- Interactive map of Bagasara taluka
- Coordinates: 21°29′00″N 70°57′00″E﻿ / ﻿21.483333°N 70.95°E
- Country: India
- State: Gujarat
- District: Amreli
- Headquarters: Bagasara

Population (2011)
- • Total: 83,054
- • Sex ratio: 956 ♂/♀
- • Literacy: 70.6%

Languages
- • Official: Gujarati, Hindi
- Time zone: UTC+5:30 (IST)
- Telephone code: +91-079
- Vehicle registration: GJ
- Website: amrelidp.gujarat.gov.in/en/taluka/Bagasara/home

= Bagasara taluka =

Taluka in Gujarat, India

Bagasara Taluka is a geographical subdivision located in the Amreli district of the state of Gujarat, India. It is situated in the western part of the country and falls within the Saurashtra region. Bagasara is the headquarters of the Taluka.

== History ==
During the medieval period, Bagasara Taluka became a part of the larger socio-political landscape of Gujarat Sultanate. The strategic location of the region facilitated trade routes connecting the western coast to the hinterlands.

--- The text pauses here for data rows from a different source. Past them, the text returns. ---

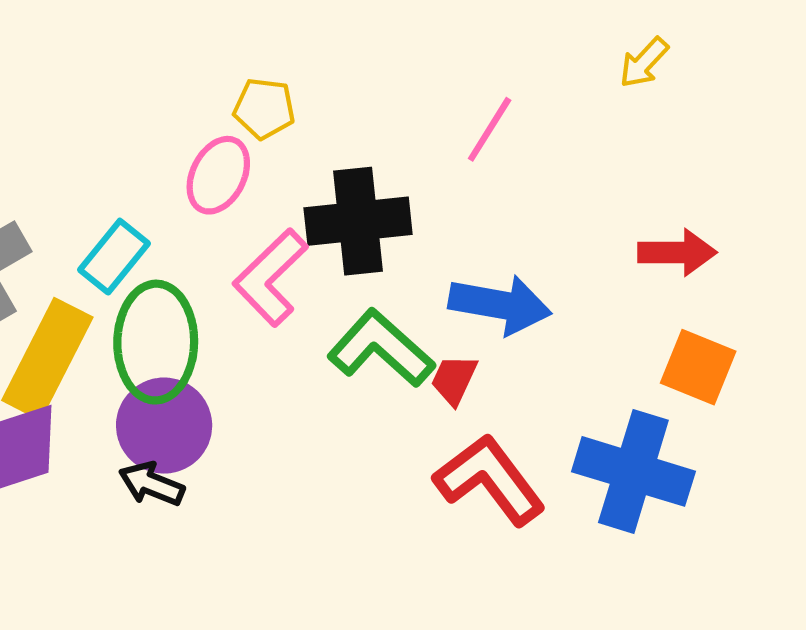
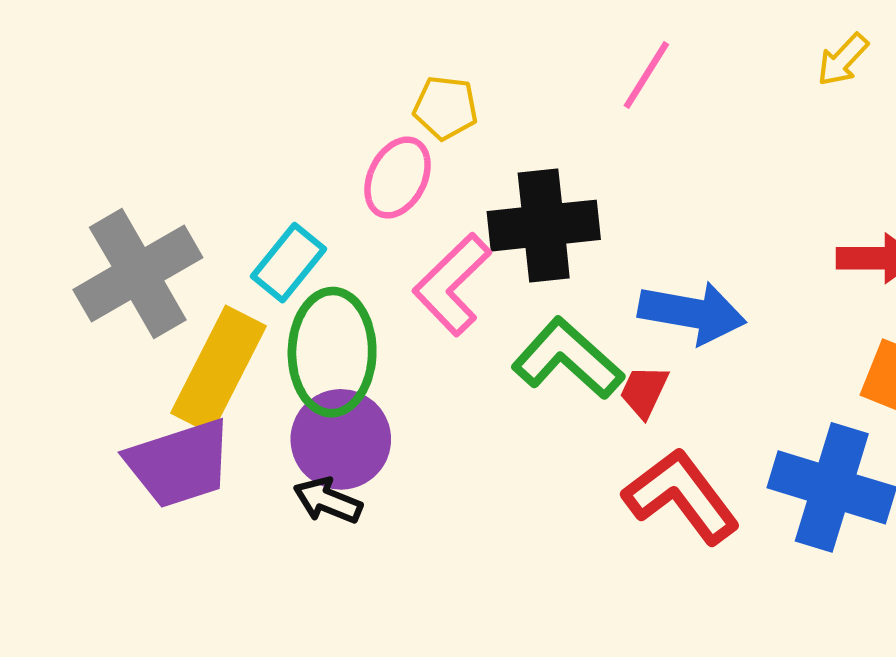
pink line: (490, 129) -> (646, 75), moved

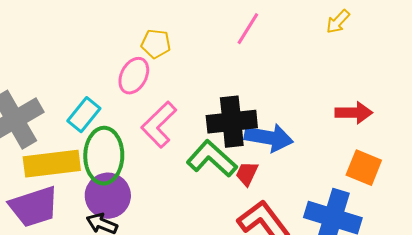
black cross: (544, 226) -> (232, 122), moved
yellow rectangle: (219, 370) -> (52, 164), turned 56

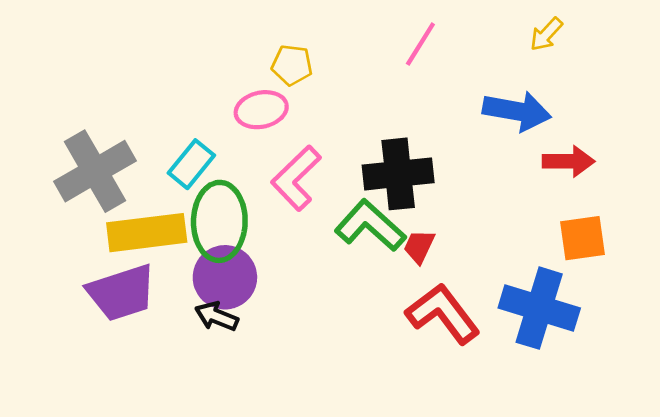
pink ellipse: (134, 76) -> (261, 110), turned 51
blue arrow: (269, 138) -> (517, 111), moved
orange square: (364, 168) -> (583, 238), turned -30

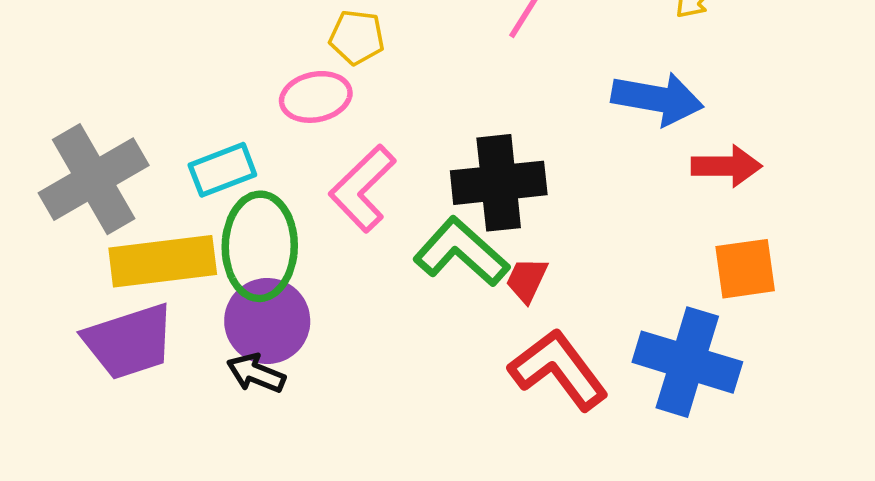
cyan rectangle: (191, 164) -> (222, 170), turned 30

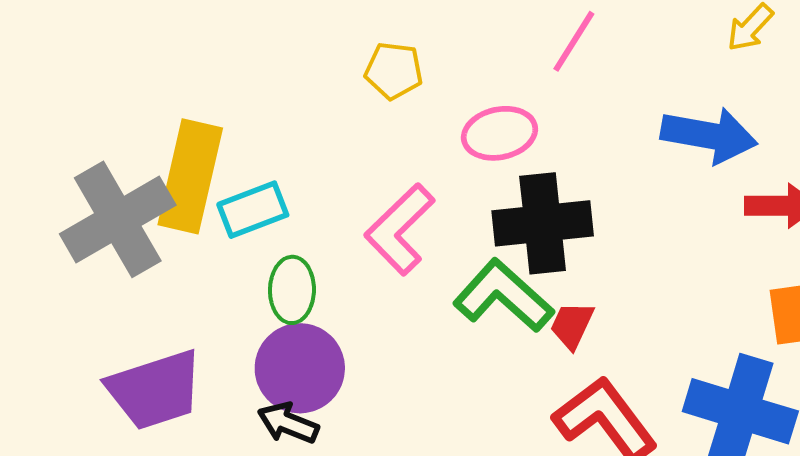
pink ellipse: (316, 97) -> (499, 133), moved
green ellipse: (260, 246) -> (292, 290), size x0.6
yellow rectangle: (163, 261) -> (190, 176), moved, turned -70

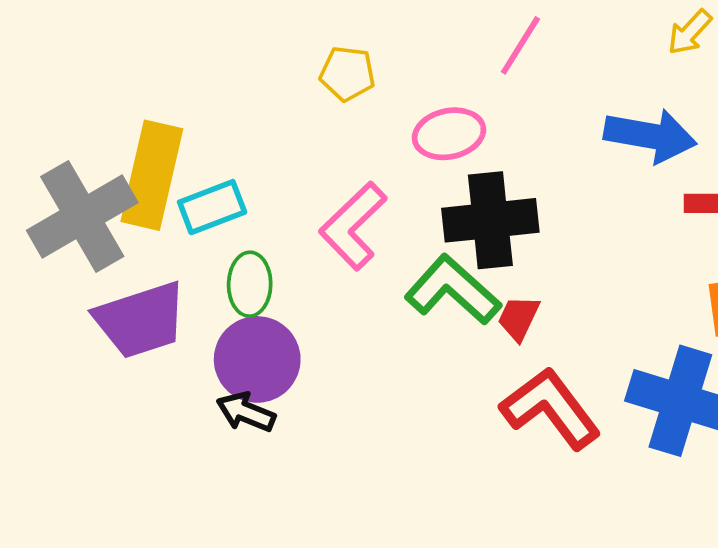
purple trapezoid: (155, 390) -> (141, 320), moved

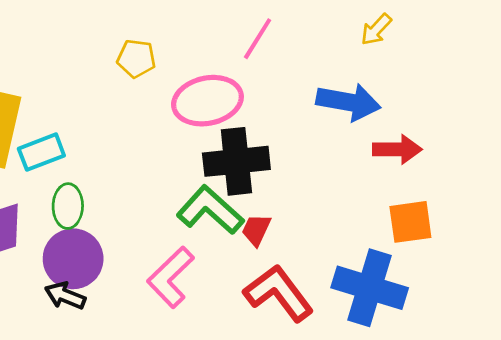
pink ellipse: (449, 134) -> (207, 101), size x1.4
pink L-shape: (353, 226) -> (171, 277), moved

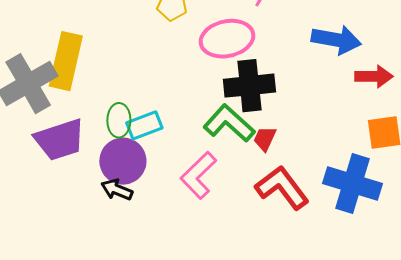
cyan rectangle: (41, 152) -> (144, 125), moved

The rise of various local rulers and dynasties further shaped the history of the taluka, leaving behind architectural remnants and cultural influences that are still palpable.Bagasara was conquered in about 1525 by Vala Mancha Bhaiya of Devgam Devli. Vala Mancha was succeeded by his son Bhaiya, from whom the Bagasara Kathis are called Bhaiyani. There are many dawoodi bohras in the city. During British period, the town belonged to the Vala Kathis and is the seat of Kathiawar Agency thana.

== Geography ==
Bagasara Taluka is a geographical subdivision located in the Amreli district of the Indian state of Gujarat. Situated within the western reaches of India, Bagasara Taluka is characterized by its diverse landscape, encompassing various natural features and landforms. Its geographical coordinates range approximately from 21.9706° N latitude to 71.7543° E longitude.

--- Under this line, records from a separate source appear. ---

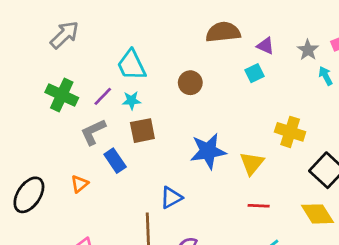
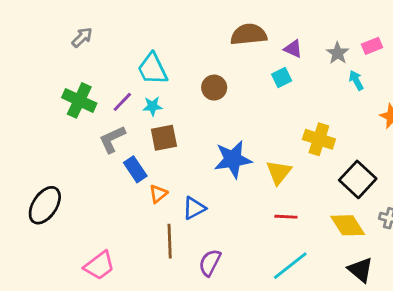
gray arrow: (64, 35) -> (82, 37), size x0.7
orange triangle: (80, 184) -> (158, 194), moved

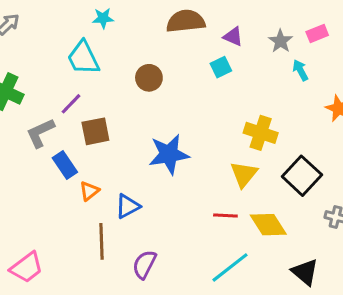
purple line: (122, 102) -> (71, 104), moved
cyan star: (152, 106) -> (103, 18), moved
yellow triangle: (279, 172) -> (244, 174), moved
yellow diamond: (348, 225) -> (268, 225), moved

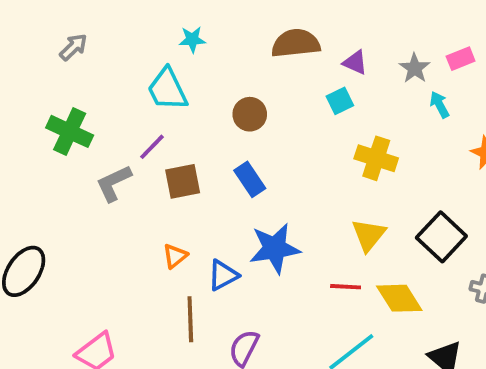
yellow cross: (261, 133) -> (376, 158), moved
blue star: (169, 154) -> (275, 248), moved
blue rectangle: (65, 165) -> (250, 179), moved

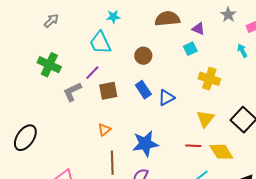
gray star: (415, 68) -> (228, 15), moved
blue star: (275, 248) -> (145, 144), moved
blue triangle: (223, 275) -> (166, 98), moved

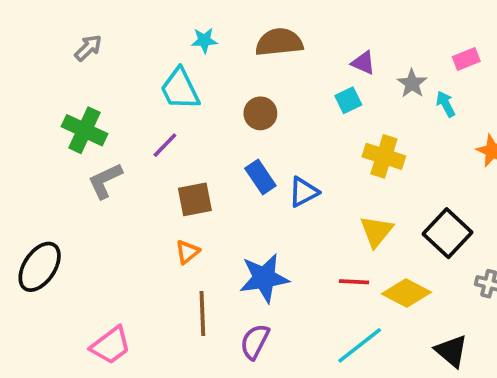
gray star: (228, 15) -> (412, 83), moved
brown semicircle: (167, 19) -> (279, 42), moved
brown square: (108, 91) -> (195, 199), moved
gray L-shape: (72, 92) -> (105, 181), moved
yellow diamond: (221, 152) -> (406, 293), turned -30

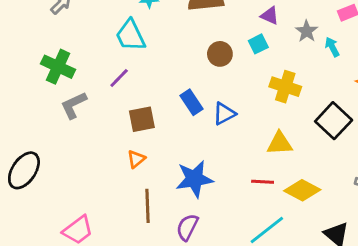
brown circle: (260, 113) -> (220, 54), moved
yellow triangle: (376, 231) -> (280, 143), turned 48
black square: (448, 233) -> (334, 121), moved

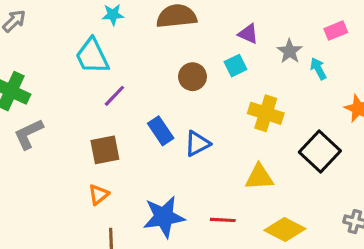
purple line: (119, 78) -> (114, 96), moved
red line: (263, 182) -> (223, 220), moved

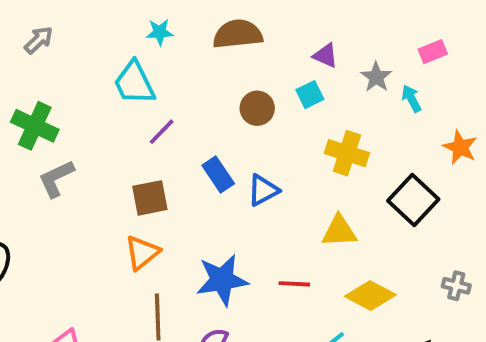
orange triangle: (99, 195) -> (142, 253), size x1.4

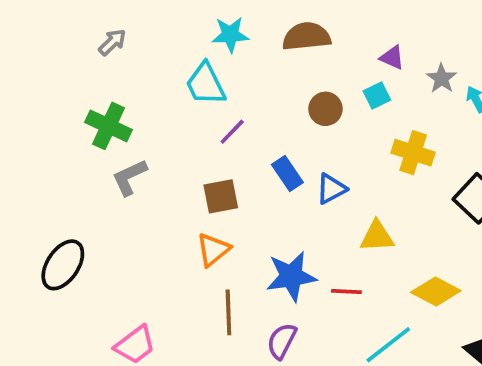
cyan star: (160, 32) -> (230, 35), size x1.4
yellow triangle: (339, 231) -> (377, 236), moved
red line: (294, 284) -> (346, 292), moved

The taluka is characterized by its undulating terrain, which ranges from plains to low hills. The region's elevation varies, providing a panorama of valleys and plateaus interspersed with gentle slopes. This diverse topography plays a pivotal role in shaping the local climatic patterns and agricultural practices.

=== Climate ===

Climate data for Amreli (1981–2010, extremes 1973–2012)
| Month | Jan | Feb | Mar | Apr | May | Jun | Jul | Aug | Sep | Oct | Nov | Dec | Year |
| Record high °C (°F) | 36.6 (97.9) | 39.0 (102.2) | 43.6 (110.5) | 45.6 (114.1) | 46.2 (115.2) | 45.6 (114.1) | 39.1 (102.4) | 38.6 (101.5) | 40.1 (104.2) | 42.1 (107.8) | 38.2 (100.8) | 36.6 (97.9) | 46.2 (115.2) |
| Mean daily maximum °C (°F) | 29.6 (85.3) | 32.1 (89.8) | 36.5 (97.7) | 40.1 (104.2) | 40.6 (105.1) | 37.2 (99.0) | 32.6 (90.7) | 31.1 (88.0) | 33.0 (91.4) | 35.2 (95.4) | 33.1 (91.6) | 30.7 (87.3) | 34.3 (93.7) |
| Mean daily minimum °C (°F) | 11.5 (52.7) | 14.0 (57.2) | 18.7 (65.7) | 22.6 (72.7) | 25.2 (77.4) | 26.3 (79.3) | 25.1 (77.2) | 24.2 (75.6) | 23.2 (73.8) | 21.0 (69.8) | 16.5 (61.7) | 12.7 (54.9) | 20.1 (68.2) |
| Record low °C (°F) | 1.6 (34.9) | 3.5 (38.3) | 9.1 (48.4) | 14.1 (57.4) | 18.0 (64.4) | 20.6 (69.1) | 21.4 (70.5) | 21.1 (70.0) | 18.1 (64.6) | 14.4 (57.9) | 9.1 (48.4) | 4.1 (39.4) | 1.6 (34.9) |
| Average rainfall mm (inches) | 0.0 (0.0) | 0.0 (0.0) | 0.0 (0.0) | 1.5 (0.06) | 7.2 (0.28) | 98.0 (3.86) | 205.3 (8.08) | 128.5 (5.06) | 97.4 (3.83) | 17.5 (0.69) | 6.2 (0.24) | 0.0 (0.0) | 561.8 (22.12) |
| Average rainy days | 0.0 | 0.0 | 0.0 | 0.1 | 0.7 | 4.2 | 8.9 | 7.0 | 4.3 | 1.0 | 0.4 | 0.0 | 26.6 |
| Average relative humidity (%) (at 17:30 IST) | 27 | 21 | 20 | 19 | 27 | 52 | 68 | 72 | 62 | 39 | 32 | 29 | 39 |
Source: India Meteorological Department

== Economy ==
Agriculture forms the major part of the economy in Bagasara Taluka. The fertile soil and adequate water resources foster the cultivation of a variety of crops, including groundnuts, cotton, millets, and pulses. The taluka is well known in gold plating.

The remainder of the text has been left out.